Blaser note également que les empreintes digitales ne peuvent pas être lues avec précision si elles sont maculées, tandis qu'une empreinte tachée pourrait encore contenir suffisamment de microbes à analyser. Le microbiome, c'est nous - c'est juste une autre forme d'empreinte digitale, tout comme l'ADN génomique est nous, dit Blaser, qui a écrit un commentaire d'accompagnement à l'étude, tous deux publiés dans Actes de l'Académie nationale des sciences .

Jusqu'à présent, cependant, de nombreuses questions subsistent quant à la précision de la technique. Nous avons fait ces études comme preuve de concept, dit Fierer. Maintenant, nous devons travailler dur.

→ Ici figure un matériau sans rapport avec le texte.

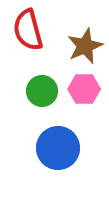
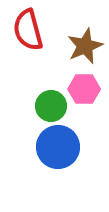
green circle: moved 9 px right, 15 px down
blue circle: moved 1 px up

D'une part, il n'est pas clair si la signature microbienne d'un individu pourrait être récupérée si une autre personne a touché l'objet échantillonné. Une autre question ouverte est de savoir à quel point le microbiome d'un individu est vraiment stable. Les antibiotiques, par exemple, modifient le profil bactérien d'un individu, bien que personne ne sache pour combien de temps. Une étape clé pour développer le niveau de confiance nécessaire, dit Fierer, sera d'étendre la base de données des communautés microbiennes trouvées sur les mains des individus. Pouvoir comparer un profil à un grand nombre d'autres profils fournira une base de référence pour extraire les éléments vraiment individuels.

Cependant, dit Relman, la raison même qui le rend plus complexe lui donne toutes sortes de valeur que l'ADN n'aura jamais. Par exemple, dit-il, le microbiote d'une personne peut révéler non seulement son identité - il peut également donner des indices sur ce que cette personne a tendance à manger, par exemple, ou sur l'endroit où elle travaille ou vit, afin que les chercheurs puissent déterminer comment le les types de microbes transportés par le corps dépendent de ces facteurs.

Je pense que c'est le début du processus, dit Relman. Mais nous aurons besoin de beaucoup plus de sources de variation avant de pouvoir encore voir l'individu briller.